# Suche jemanden zum Werben



## MrSpockEnter (16. Februar 2017)

Hallo,
Nach langer Pause des Spielens, habe ich Anfang des Jahres wieder angefangen zu spielen.

*Doch erst einmal etwas zu mir:*
    -Ich heiße Franz

    -Ich bin männlich 

    -Ich bin 22 Jahre jung

    -Ich studiere Physik

    -Ich bin Rollenspiel -und Serienfan
 

Meinen Main habe ich bereits ordentlich ausgerüstet und mich wieder zurecht gefunden im Spiel.^^
Jedoch spiele ich ungern einen einzigen Charakter, würde deshalb noch gerne andere Charaktere hochleveln;

Zwar dauert das Leveln nicht mehr so lange wie früher, trotzdem ist das "Werbt einen Freund"-Angebot sehr verlockend,
da die 300Prozent mehr Exp und das Leveln verschenken schon für sich spricht. 

...und Multiboxing habe ich noch nicht ausprobiert, beziehungsweise, macht auch nicht immer Spaß mit sich alleine zu spielen. 
Falls ihr Interesse habt mit mir schnell zu leveln, also ihr keinen Account habt oder euer Account nicht älter als einen Monat ist, 

könnt ihr mich hier gerne anschreiben, damit ich euch werben kann;
nur in diesen Fällen können wir die Boni benutzen.

Die_ Fraktion ist mir egal_, mein Main ist zwar Horde, doch darauf lege ich mich bei meinen Twinks nicht so fest.
_TS oder ähnliches ist nicht Pflicht_, hängt von euch ab.
Ich hoffe das wir länger als nur in der Levelphase in Kontakt bleiben werden, und die Zeit danach auch gemeinsam Nutzen um in WoW etwas zu unternehmen(Erfolge farmen, Dungeons, PvP  )

Ich möchte jedoch darum bitten, dass es Verständnis dafür gibt, falls ich aufgrund von Studium oder Job nicht jeden Tag spielen kann.

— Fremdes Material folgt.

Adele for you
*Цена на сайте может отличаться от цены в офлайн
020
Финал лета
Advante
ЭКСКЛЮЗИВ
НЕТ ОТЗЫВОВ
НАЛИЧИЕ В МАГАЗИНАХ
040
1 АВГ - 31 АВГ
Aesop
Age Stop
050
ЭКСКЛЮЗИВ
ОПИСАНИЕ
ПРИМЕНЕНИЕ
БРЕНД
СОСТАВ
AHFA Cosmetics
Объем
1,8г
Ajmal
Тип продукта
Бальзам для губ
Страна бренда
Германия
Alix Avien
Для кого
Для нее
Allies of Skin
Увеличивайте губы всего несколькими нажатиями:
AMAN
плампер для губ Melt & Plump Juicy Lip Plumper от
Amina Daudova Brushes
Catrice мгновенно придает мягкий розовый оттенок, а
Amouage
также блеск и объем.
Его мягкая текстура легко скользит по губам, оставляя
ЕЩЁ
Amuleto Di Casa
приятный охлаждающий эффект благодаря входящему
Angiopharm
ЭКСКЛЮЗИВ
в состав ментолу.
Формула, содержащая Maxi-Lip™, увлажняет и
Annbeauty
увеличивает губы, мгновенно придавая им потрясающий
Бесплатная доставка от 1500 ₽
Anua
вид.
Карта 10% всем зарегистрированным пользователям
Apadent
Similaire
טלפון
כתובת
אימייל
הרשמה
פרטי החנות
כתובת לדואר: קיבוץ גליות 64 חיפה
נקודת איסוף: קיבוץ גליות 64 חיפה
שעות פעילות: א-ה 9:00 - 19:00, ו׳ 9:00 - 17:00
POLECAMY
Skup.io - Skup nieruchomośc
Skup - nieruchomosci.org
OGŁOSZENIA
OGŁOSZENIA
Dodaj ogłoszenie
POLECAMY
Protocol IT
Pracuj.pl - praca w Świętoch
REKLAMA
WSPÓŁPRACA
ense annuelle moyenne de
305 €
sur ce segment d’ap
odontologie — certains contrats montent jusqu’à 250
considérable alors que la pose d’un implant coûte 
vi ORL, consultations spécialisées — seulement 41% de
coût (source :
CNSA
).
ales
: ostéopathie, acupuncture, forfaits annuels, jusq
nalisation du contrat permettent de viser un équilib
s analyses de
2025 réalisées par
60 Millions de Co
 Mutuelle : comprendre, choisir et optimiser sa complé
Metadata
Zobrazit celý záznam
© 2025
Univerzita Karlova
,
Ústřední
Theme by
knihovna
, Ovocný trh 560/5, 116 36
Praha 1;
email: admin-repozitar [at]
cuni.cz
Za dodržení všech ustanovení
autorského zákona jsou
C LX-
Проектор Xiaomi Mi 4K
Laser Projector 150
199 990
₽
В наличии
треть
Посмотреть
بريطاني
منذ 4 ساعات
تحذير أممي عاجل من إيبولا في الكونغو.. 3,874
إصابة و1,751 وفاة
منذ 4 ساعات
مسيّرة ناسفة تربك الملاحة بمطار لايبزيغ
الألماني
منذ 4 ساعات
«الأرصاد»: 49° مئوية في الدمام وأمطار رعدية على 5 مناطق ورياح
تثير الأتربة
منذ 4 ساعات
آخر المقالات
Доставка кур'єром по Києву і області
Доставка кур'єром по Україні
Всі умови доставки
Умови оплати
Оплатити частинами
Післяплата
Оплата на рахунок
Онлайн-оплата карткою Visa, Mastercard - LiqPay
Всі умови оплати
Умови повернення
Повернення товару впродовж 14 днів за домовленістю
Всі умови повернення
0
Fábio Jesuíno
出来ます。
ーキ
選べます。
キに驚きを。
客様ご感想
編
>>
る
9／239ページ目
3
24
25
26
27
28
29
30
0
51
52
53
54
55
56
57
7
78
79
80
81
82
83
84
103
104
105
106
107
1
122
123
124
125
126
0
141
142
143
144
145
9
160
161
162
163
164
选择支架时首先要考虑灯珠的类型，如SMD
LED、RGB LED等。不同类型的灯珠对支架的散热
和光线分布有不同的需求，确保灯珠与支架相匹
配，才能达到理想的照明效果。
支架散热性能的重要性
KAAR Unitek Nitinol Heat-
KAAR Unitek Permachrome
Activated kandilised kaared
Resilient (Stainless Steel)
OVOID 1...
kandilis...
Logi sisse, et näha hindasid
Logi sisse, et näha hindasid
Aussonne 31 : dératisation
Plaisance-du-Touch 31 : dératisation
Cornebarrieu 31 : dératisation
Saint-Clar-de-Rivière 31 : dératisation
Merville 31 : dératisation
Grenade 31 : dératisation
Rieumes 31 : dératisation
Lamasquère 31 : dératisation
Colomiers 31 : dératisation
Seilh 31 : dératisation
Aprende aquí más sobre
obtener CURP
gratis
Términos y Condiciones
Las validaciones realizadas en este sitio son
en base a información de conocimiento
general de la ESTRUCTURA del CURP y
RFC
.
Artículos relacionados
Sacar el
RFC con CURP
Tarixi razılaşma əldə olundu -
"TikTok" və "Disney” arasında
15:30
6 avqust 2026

Trotzdem sollte dies kein Problem bereiten.
Ich hoffe wir gehen das ganze spaßig an.

 

*Was ich biete:*

   -WoW-Erfahrung

   -lockere Stimmung(darauf lege besonders ich wert )

   -Start- und Levelgold
   -Spaß

 

 

_Schreibt mir hier oder eine private Nachricht._


----------



## MrSpockEnter (22. Februar 2017)

/push

 

Ich bin immer noch auf der Suche.


----------